PROMPT: If an entry holds a picture, leave the picture out and copy the rest exactly.

[Data entries]
%%
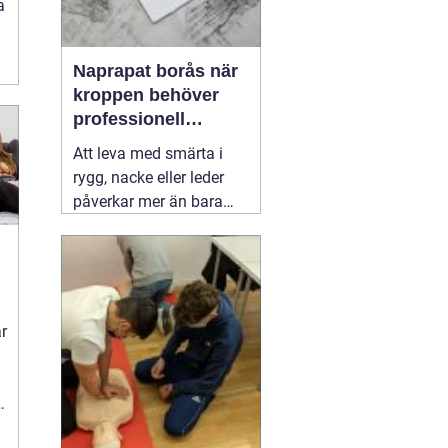
a
Naprapat borås när
kroppen behöver
professionell
manuell behandling
Att leva med smärta i
rygg, nacke eller leder
påverkar mer än bara
kroppen. Sömnen blir
sämre, humöret sjunker
och vardagssaker som
att bära matkassar eller
leka med barnen känns
r
tunga. Här kan en
03 juli
2026
a
h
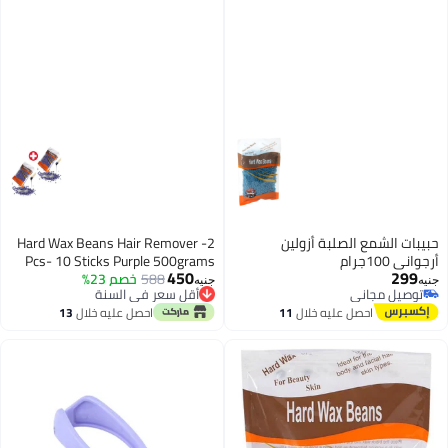
مع الصلبة أزولين
Hard Wax Beans Hair Remover -2
Pcs- 10 Sticks Purple 500grams
450
588
خصم 23%
جنيه
جاني
أقل سعر في السنة
جاني
أقل سعر في السنة
احصل عليه خلال
11
احصل عليه خلال
13
اغسطس
اغسطس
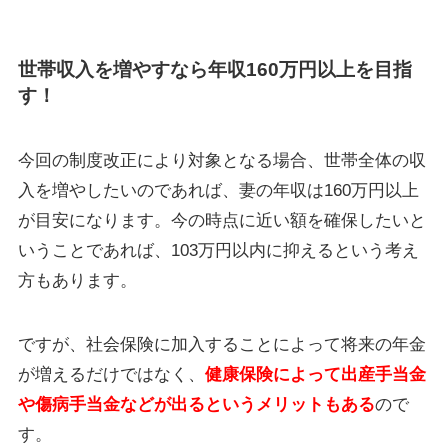
世帯収入を増やすなら年収160万円以上を目指
す！
今回の制度改正により対象となる場合、世帯全体の収
入を増やしたいのであれば、妻の年収は160万円以上
が目安になります。今の時点に近い額を確保したいと
いうことであれば、103万円以内に抑えるという考え
方もあります。
ですが、社会保険に加入することによって将来の年金
が増えるだけではなく、
健康保険によって出産手当金
や傷病手当金などが出るというメリットもある
ので
す。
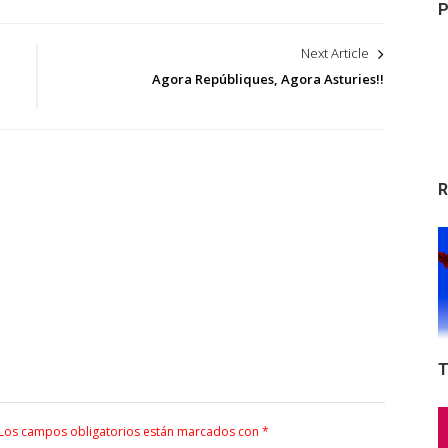
P
Next Article
Agora Repúbliques, Agora Asturies!!
R
T
Los campos obligatorios están marcados con
*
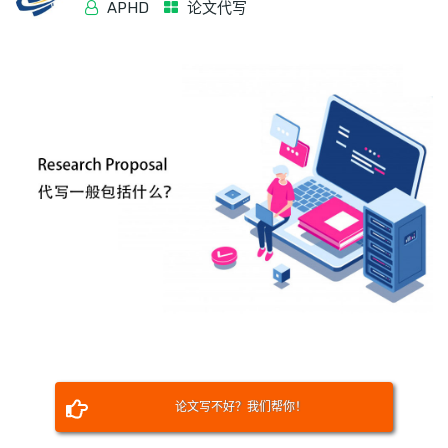
APHD
论文代写
论文写不好？我们帮你！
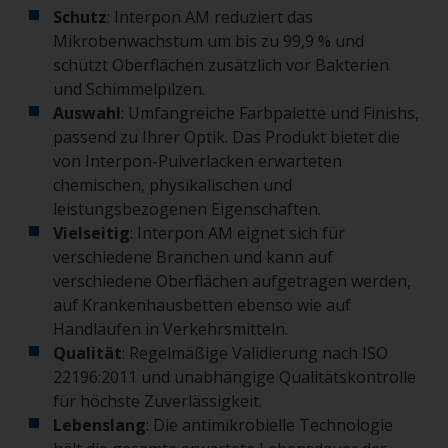
Schutz
: Interpon AM reduziert das
Mikrobenwachstum um bis zu 99,9 % und
schützt Oberflächen zusätzlich vor Bakterien
und Schimmelpilzen.
Auswahl
: Umfangreiche Farbpalette und Finishs,
passend zu Ihrer Optik. Das Produkt bietet die
von Interpon-Pulverlacken erwarteten
chemischen, physikalischen und
leistungsbezogenen Eigenschaften.
Vielseitig
: Interpon AM eignet sich für
verschiedene Branchen und kann auf
verschiedene Oberflächen aufgetragen werden,
auf Krankenhausbetten ebenso wie auf
Handläufen in Verkehrsmitteln.
Qualität
: Regelmäßige Validierung nach ISO
22196:2011 und unabhängige Qualitätskontrolle
für höchste Zuverlässigkeit.
Lebenslang
: Die antimikrobielle Technologie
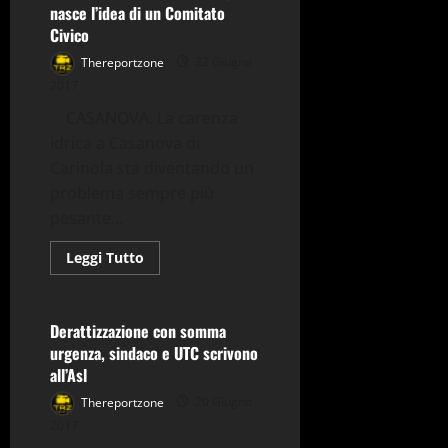
Polizia:
nasce l’idea di un Comitato
controlli
a
Civico
tappeto
presso
Thereportzone
22 Giugno
stazione
ferroviaria
2017
CASANOVA. La carenza
idrica a Casanova di
Carinola sta diventando un
problema sempre più
pesante...
Cronaca
Falciano del Massico
Leggi
Leggi Tutto
di
Politica
più
su
CASANOVA
–
Derattizzazione con somma
Carenza
urgenza, sindaco e UTC scrivono
idrica,
nasce
all’Asl
l’idea
di
Thereportzone
20 Giugno
un
Comitato
2017
Civico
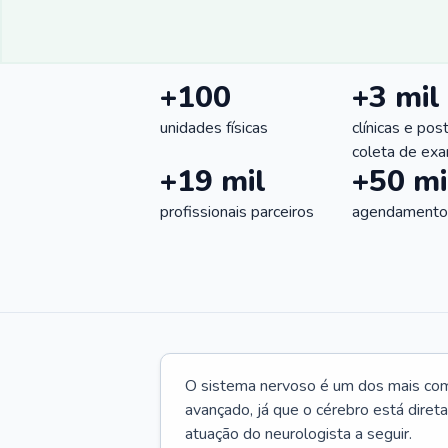
+100
+3 mil
unidades físicas
clínicas e pos
coleta de ex
+19 mil
+50 mi
profissionais parceiros
agendamentos
O sistema nervoso é um dos mais co
avançado, já que o cérebro está dire
atuação do neurologista a seguir.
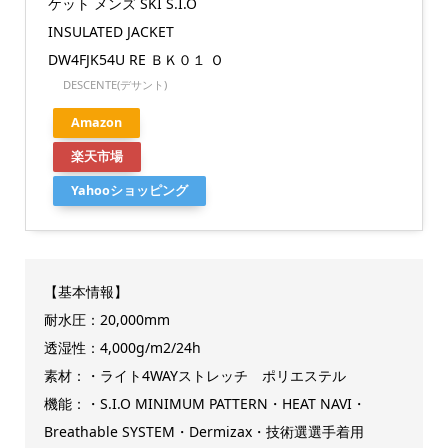
ケット メンズ SKI S.I.O
INSULATED JACKET
DW4FJK54U RE ＢＫ０１ Ｏ
DESCENTE(デサント)
Amazon
楽天市場
Yahooショッピング
【基本情報】
耐水圧：20,000mm
透湿性：4,000g/m2/24h
素材：・ライト4WAYストレッチ ポリエステル
機能：・S.I.O MINIMUM PATTERN・HEAT NAVI・
Breathable SYSTEM・Dermizax・技術選選手着用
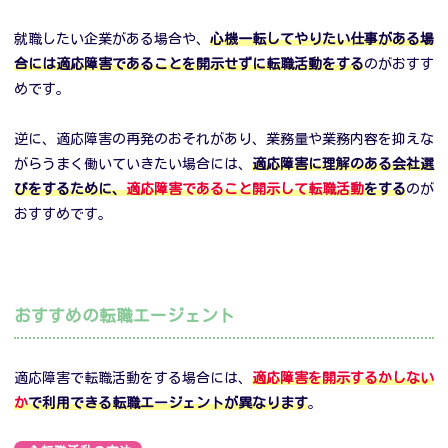
就職したい企業がある場合や、
心機一転してやりたい仕事がある場
合には適応障害であることを開示せずに転職活動をする
のがおすす
めです。
逆に、適応障害の再発のおそれがあり、業務量や業務内容を抑えな
がらうまく働いていきたい場合には、
適応障害に理解のある会社選
びをするために、
適応障害であること開示して転職活動
を
する
のが
おすすめです。
おすすめの転職エージェント
適応障害で転職活動をする場合には、
適応障害を開示するかしない
か
で利用できる転職エージェントが異なります
。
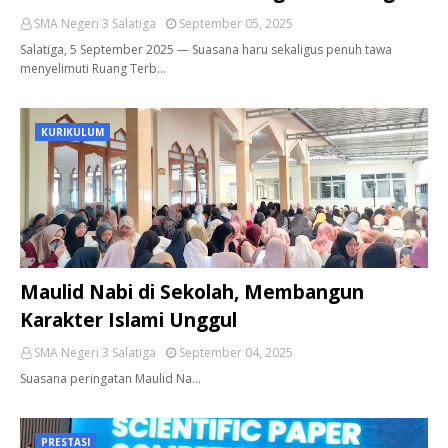
SMA Negeri 3 Salatiga
September 05, 2025
Salatiga, 5 September 2025 — Suasana haru sekaligus penuh tawa
menyelimuti Ruang Terb…
KURIKULUM
Maulid Nabi di Sekolah, Membangun
Karakter Islami Unggul
SMA Negeri 3 Salatiga
September 04, 2025
Suasana peringatan Maulid Na…
PRESTASI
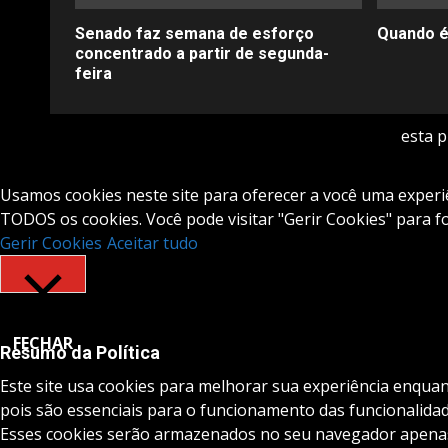
Senado faz semana de esforço
Quando é
concentrado a partir de segunda-
feira
esta 
Usamos cookies neste site para oferecer a você uma experiên
TODOS os cookies. Você pode visitar "Gerir Cookies" para 
Gerir Cookies
Aceitar tudo
FECHAR
Resumo da Política
Este site usa cookies para melhorar sua experiência enqua
pois são essenciais para o funcionamento das funcionalidad
Esses cookies serão armazenados no seu navegador apenas 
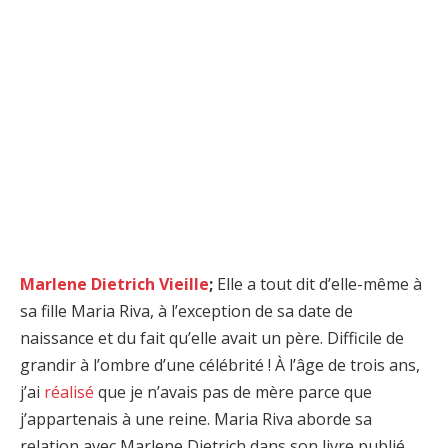
Marlene Dietrich Vieille
;
Elle a tout dit d’elle-même à
sa fille Maria Riva, à l’exception de sa date de
naissance et du fait qu’elle avait un père. Difficile de
grandir à l’ombre d’une célébrité ! À l’âge de trois ans,
j’ai
réalisé
que je n’avais pas de mère parce que
j’appartenais à une reine. Maria Riva aborde sa
relation avec Marlene Dietrich dans son livre publié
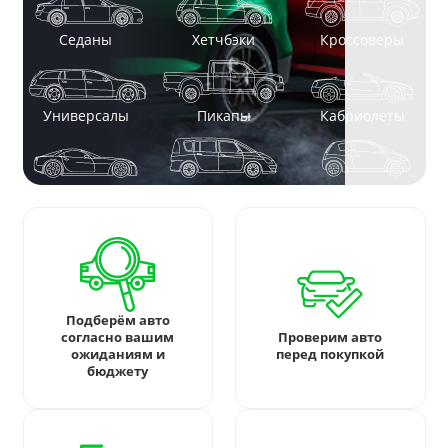
Седаны
Хетчбэки
Кроссоверы
Универсалы
Пикапы
Кабриолеты
Спорткары
Минивены
Электромобили
Подберём авто
согласно вашим
Проверим авто
ожиданиям и
перед покупкой
бюджету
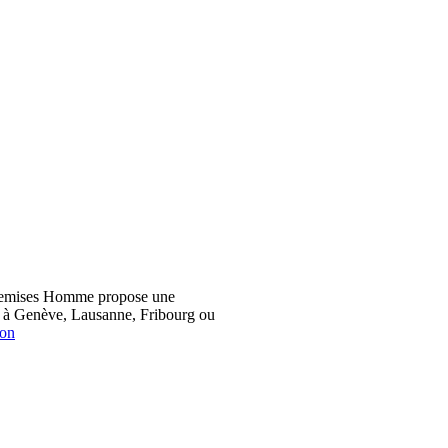
hemises Homme propose une
z à Genève, Lausanne, Fribourg ou
ion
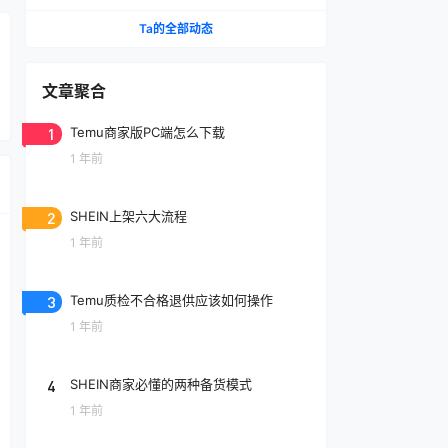
Ta的全部动态
文章聚合
1
Temu商家版PC端怎么下载
1 年前
2
SHEIN上架六大流程
1 年前
3
Temu质检不合格退供应该如何操作
1 年前
4
SHEIN商家必懂的两种备货模式
1 年前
%%
REPLY:
a
Naprapat borås när
kroppen behöver
professionell
manuell behandling
Att leva med smärta i
rygg, nacke eller leder
påverkar mer än bara
kroppen. Sömnen blir
sämre, humöret sjunker
och vardagssaker som
att bära matkassar eller
leka med barnen känns
r
tunga. Här kan en
03 juli
2026
a
h
مع الصلبة أزولين
Hard Wax Beans Hair Remover -2
Pcs- 10 Sticks Purple 500grams
450
588
خصم 23%
جنيه
جاني
أقل سعر في السنة
جاني
أقل سعر في السنة
احصل عليه خلال
11
احصل عليه خلال
13
اغسطس
اغسطس
世帯収入を増やすなら年収160万円以上を目指
す！
今回の制度改正により対象となる場合、世帯全体の収
入を増やしたいのであれば、妻の年収は160万円以上
が目安になります。今の時点に近い額を確保したいと
いうことであれば、103万円以内に抑えるという考え
方もあります。
ですが、社会保険に加入することによって将来の年金
が増えるだけではなく、
健康保険によって出産手当金
や傷病手当金などが出るというメリットもある
ので
す。
P
Next Article
Agora Repúbliques, Agora Asturies!!
R
T
Los campos obligatorios están marcados con
*
APHD
论文代写
论文写不好？我们帮你！
Schutz
: Interpon AM reduziert das
Mikrobenwachstum um bis zu 99,9 % und
schützt Oberflächen zusätzlich vor Bakterien
und Schimmelpilzen.
Auswahl
: Umfangreiche Farbpalette und Finishs,
passend zu Ihrer Optik. Das Produkt bietet die
von Interpon-Pulverlacken erwarteten
chemischen, physikalischen und
leistungsbezogenen Eigenschaften.
Vielseitig
: Interpon AM eignet sich für
verschiedene Branchen und kann auf
verschiedene Oberflächen aufgetragen werden,
auf Krankenhausbetten ebenso wie auf
Handläufen in Verkehrsmitteln.
Qualität
: Regelmäßige Validierung nach ISO
22196:2011 und unabhängige Qualitätskontrolle
für höchste Zuverlässigkeit.
Lebenslang
: Die antimikrobielle Technologie
Polizia:
nasce l’idea di un Comitato
controlli
a
Civico
tappeto
presso
Thereportzone
22 Giugno
stazione
ferroviaria
2017
CASANOVA. La carenza
idrica a Casanova di
Carinola sta diventando un
problema sempre più
pesante...
Cronaca
Falciano del Massico
Leggi
Leggi Tutto
di
Politica
più
su
CASANOVA
–
Derattizzazione con somma
Carenza
urgenza, sindaco e UTC scrivono
idrica,
nasce
all’Asl
l’idea
di
Thereportzone
20 Giugno
un
Comitato
2017
Civico
+100
+3 mil
unidades físicas
clínicas e pos
coleta de ex
+19 mil
+50 mi
profissionais parceiros
agendamentos
O sistema nervoso é um dos mais co
avançado, já que o cérebro está dire
atuação do neurologista a seguir.
ケット メンズ SKI S.I.O
INSULATED JACKET
DW4FJK54U RE ＢＫ０１ Ｏ
DESCENTE(デサント)
Amazon
楽天市場
Yahooショッピング
【基本情報】
耐水圧：20,000mm
透湿性：4,000g/m2/24h
素材：・ライト4WAYストレッチ ポリエステル
機能：・S.I.O MINIMUM PATTERN・HEAT NAVI・
Breathable SYSTEM・Dermizax・技術選選手着用
就職したい企業がある場合や、
心機一転してやりたい仕事がある場
合には適応障害であることを開示せずに転職活動をする
のがおすす
めです。
逆に、適応障害の再発のおそれがあり、業務量や業務内容を抑えな
がらうまく働いていきたい場合には、
適応障害に理解のある会社選
びをするために、
適応障害であること開示して転職活動
を
する
のが
おすすめです。
おすすめの転職エージェント
適応障害で転職活動をする場合には、
適応障害を開示するかしない
か
で利用できる転職エージェントが異なります
。
SMA Negeri 3 Salatiga
September 05, 2025
Salatiga, 5 September 2025 — Suasana haru sekaligus penuh tawa
menyelimuti Ruang Terb…
KURIKULUM
Maulid Nabi di Sekolah, Membangun
Karakter Islami Unggul
SMA Negeri 3 Salatiga
September 04, 2025
Suasana peringatan Maulid Na…
PRESTASI
Senado faz semana de esforço
Quando é
concentrado a partir de segunda-
feira
esta 
Usamos cookies neste site para oferecer a você uma experiên
TODOS os cookies. Você pode visitar "Gerir Cookies" para 
Gerir Cookies
Aceitar tudo
FECHAR
Resumo da Política
Este site usa cookies para melhorar sua experiência enqua
pois são essenciais para o funcionamento das funcionalidad
Esses cookies serão armazenados no seu navegador apenas 
Marlene Dietrich Vieille
;
Elle a tout dit d’elle-même à
sa fille Maria Riva, à l’exception de sa date de
naissance et du fait qu’elle avait un père. Difficile de
grandir à l’ombre d’une célébrité ! À l’âge de trois ans,
j’ai
réalisé
que je n’avais pas de mère parce que
j’appartenais à une reine. Maria Riva aborde sa
relation avec Marlene Dietrich dans son livre publié
Седаны
Хетчбэки
Кроссоверы
Универсалы
Пикапы
Кабриолеты
Спорткары
Минивены
Электромобили
Подберём авто
согласно вашим
Проверим авто
ожиданиям и
перед покупкой
бюджету
hemises Homme propose une
z à Genève, Lausanne, Fribourg ou
ion
Ta的全部动态
文章聚合
1
Temu商家版PC端怎么下载
1 年前
2
SHEIN上架六大流程
1 年前
3
Temu质检不合格退供应该如何操作
1 年前
4
SHEIN商家必懂的两种备货模式
1 年前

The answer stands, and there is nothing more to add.